### Work task
Each line below from the line with "revenue as it's earned." to the line with "roving the safety" must be copied exactly, including those two, and no picture may appear in the copy.

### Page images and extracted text

Start of Block

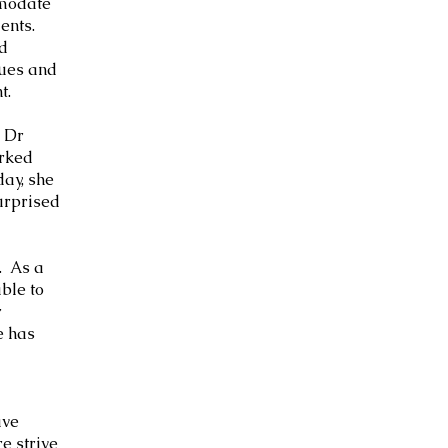
mmodate
ments.
nd
ques and
t.
, Dr
orked
day, she
surprised
. As a
ble to
r
e has
ave
e strive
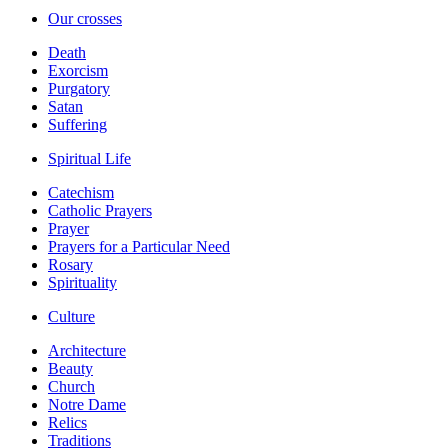
Our crosses
Death
Exorcism
Purgatory
Satan
Suffering
Spiritual Life
Catechism
Catholic Prayers
Prayer
Prayers for a Particular Need
Rosary
Spirituality
Culture
Architecture
Beauty
Church
Notre Dame
Relics
Traditions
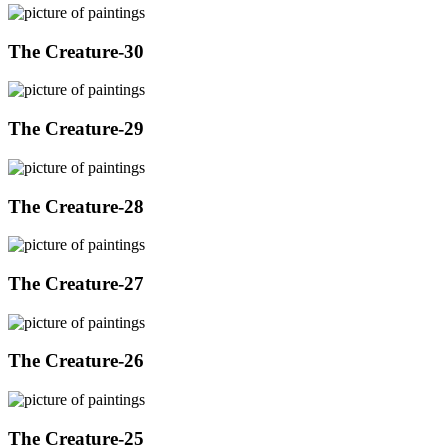
The Creature-30
The Creature-29
The Creature-28
The Creature-27
The Creature-26
The Creature-25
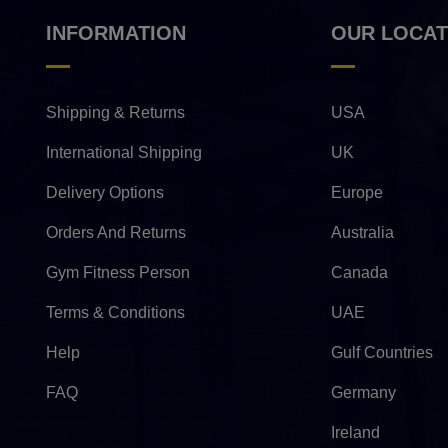
INFORMATION
OUR LOCAT
Shipping & Returns
USA
International Shipping
UK
Delivery Options
Europe
Orders And Returns
Australia
Gym Fitness Person
Canada
Terms & Conditions
UAE
Help
Gulf Countries
FAQ
Germany
Ireland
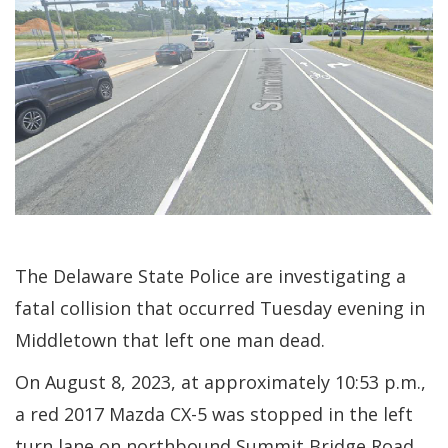
The Delaware State Police are investigating a
fatal collision that occurred Tuesday evening in
Middletown that left one man dead.
On August 8, 2023, at approximately 10:53 p.m.,
a red 2017 Mazda CX-5 was stopped in the left
turn lane on northbound Summit Bridge Road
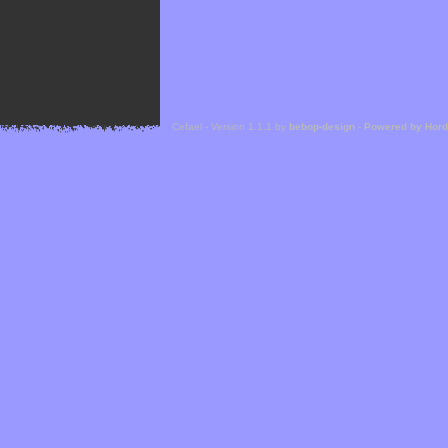
Cefael - Version 1.1.1 by
bebop-design
-
Powered by Hor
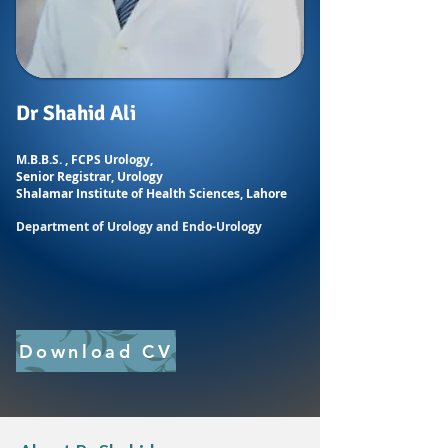
Dr Shahid Ali
M.B.B.S. , FCPS Urology,
Senior Registrar, Urology
Shalamar Institute of
Health Sciences, Lahore
Department of Urology and Endo-Urology
Download CV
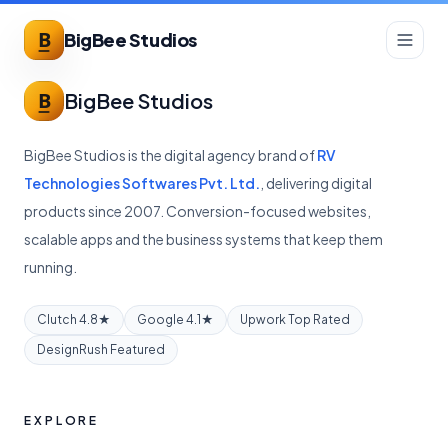
BigBee Studios
BigBee Studios
BigBee Studios is the digital agency brand of
RV
Technologies Softwares Pvt. Ltd.
, delivering digital
products since 2007. Conversion-focused websites,
scalable apps and the business systems that keep them
running.
Clutch 4.8★
Google 4.1★
Upwork Top Rated
DesignRush Featured
EXPLORE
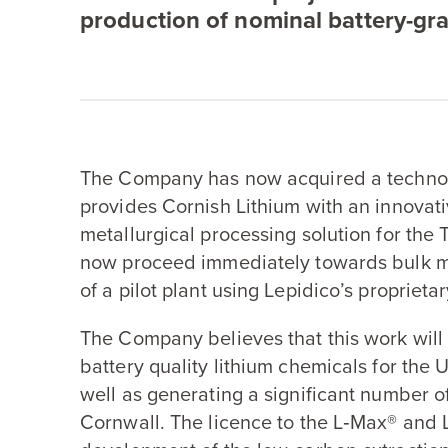
production of nominal battery-gra
The Company has now acquired a technol
provides Cornish Lithium with an innovat
metallurgical processing solution for the 
now proceed immediately towards bulk met
of a pilot plant using Lepidico’s proprie
The Company believes that this work will
battery quality lithium chemicals for the
well as generating a significant number of 
Cornwall. The licence to the L‑Max® and 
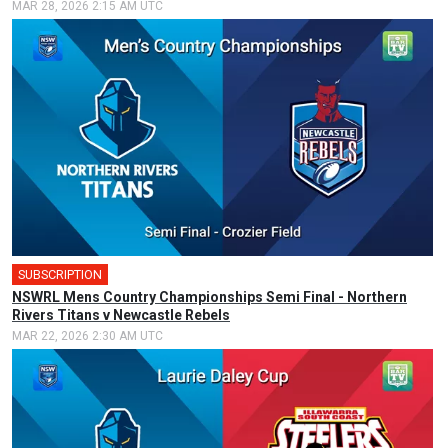
MAR 28, 2026 2:15 AM UTC
SUBSCRIPTION
🎤
NSWRL Mens Country Championships Semi Final - Northern
Rivers Titans v Newcastle Rebels
MAR 22, 2026 2:30 AM UTC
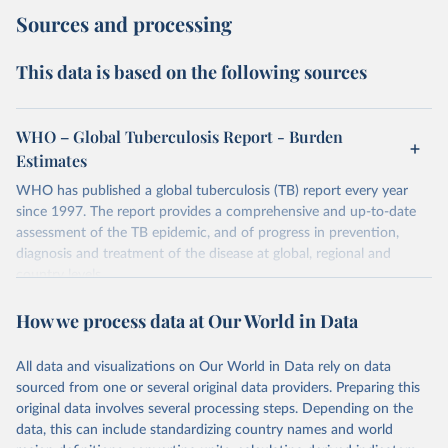
Sources and processing
This data is based on the following sources
WHO – Global Tuberculosis Report - Burden
Estimates
WHO has published a global tuberculosis (TB) report every year
since 1997. The report provides a comprehensive and up-to-date
assessment of the TB epidemic, and of progress in prevention,
diagnosis and treatment of the disease at global, regional and
country levels.
Retrieved on
Retrieved from
How we process data at Our World in Data
February 5, 2026
https://www.who.int/teams/global-
tuberculosis-programme/data
All data and visualizations on Our World in Data rely on data
sourced from one or several original data providers. Preparing this
Citation
original data involves several processing steps. Depending on the
This is the citation of the original data obtained from the source,
data, this can include standardizing country names and world
prior to any processing or adaptation by Our World in Data.
To cite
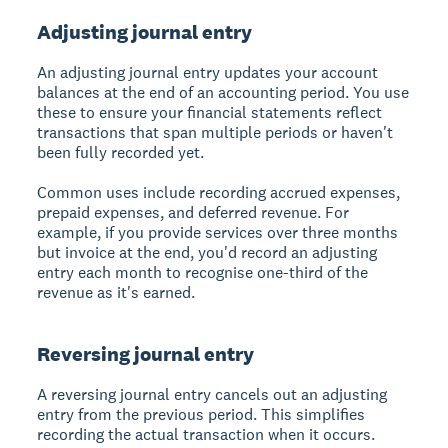
Adjusting journal entry
An
adjusting journal entry
updates your account
balances at the end of an accounting period. You use
these to ensure your financial statements reflect
transactions that span multiple periods or haven't
been fully recorded yet.
Common uses include recording accrued expenses,
prepaid expenses, and deferred revenue. For
example, if you provide services over three months
but invoice at the end, you'd record an adjusting
entry each month to recognise one-third of the
revenue as it's earned.
Reversing journal entry
A
reversing journal entry
cancels out an adjusting
entry from the previous period. This simplifies
recording the actual transaction when it occurs.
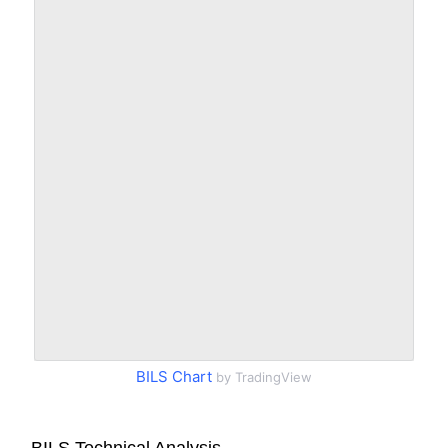
BILS Chart
by TradingView
BILS Technical Analysis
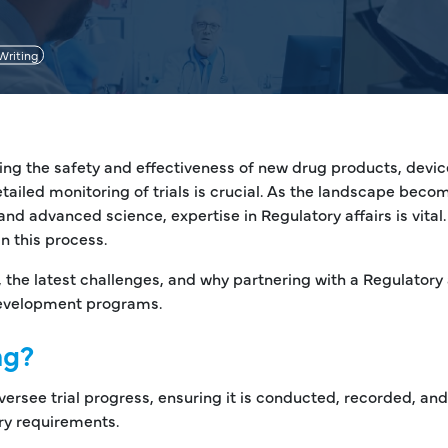
Writing
roving the safety and effectiveness of new drug products, devi
tailed monitoring of trials is crucial. As the landscape beco
nd advanced science, expertise in Regulatory affairs is vital.
in this process.
, the latest challenges, and why partnering with a Regulatory 
 development programs.
ng?
 oversee trial progress, ensuring it is conducted, recorded, and
ry requirements.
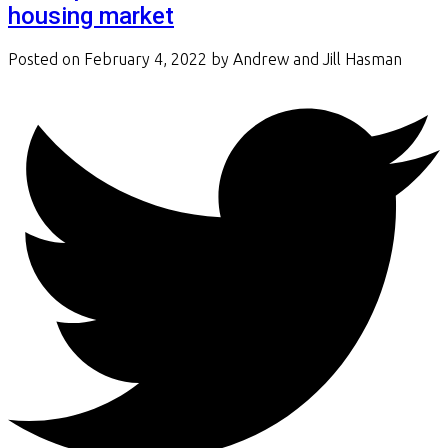
housing market
Posted on
February 4, 2022
by
Andrew and Jill Hasman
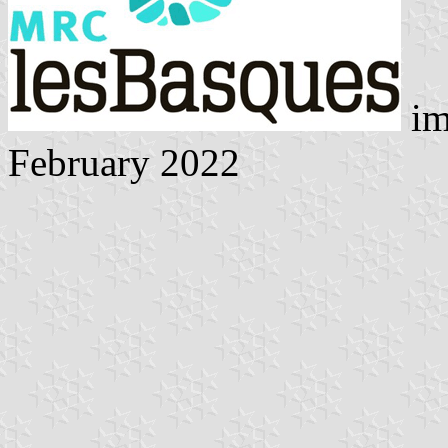
im
February 2022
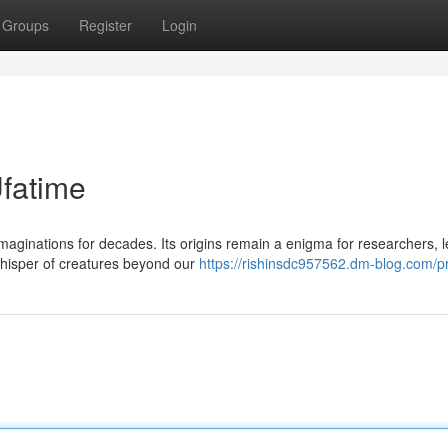
Groups
Register
Login
Ufatime
maginations for decades. Its origins remain a enigma for researchers, 
 whisper of creatures beyond our
https://rishinsdc957562.dm-blog.com/pr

End of Block

### Your response
revenue as it's earned.
Reversing journal entry
A
reversing journal entry
cancels out an adjusting
entry from the previous period. This simplifies
recording the actual transaction when it occurs.
BILS Chart
by TradingView
BILS Technical Analysis
Writing
roving the safety and effectiveness of new drug products, devi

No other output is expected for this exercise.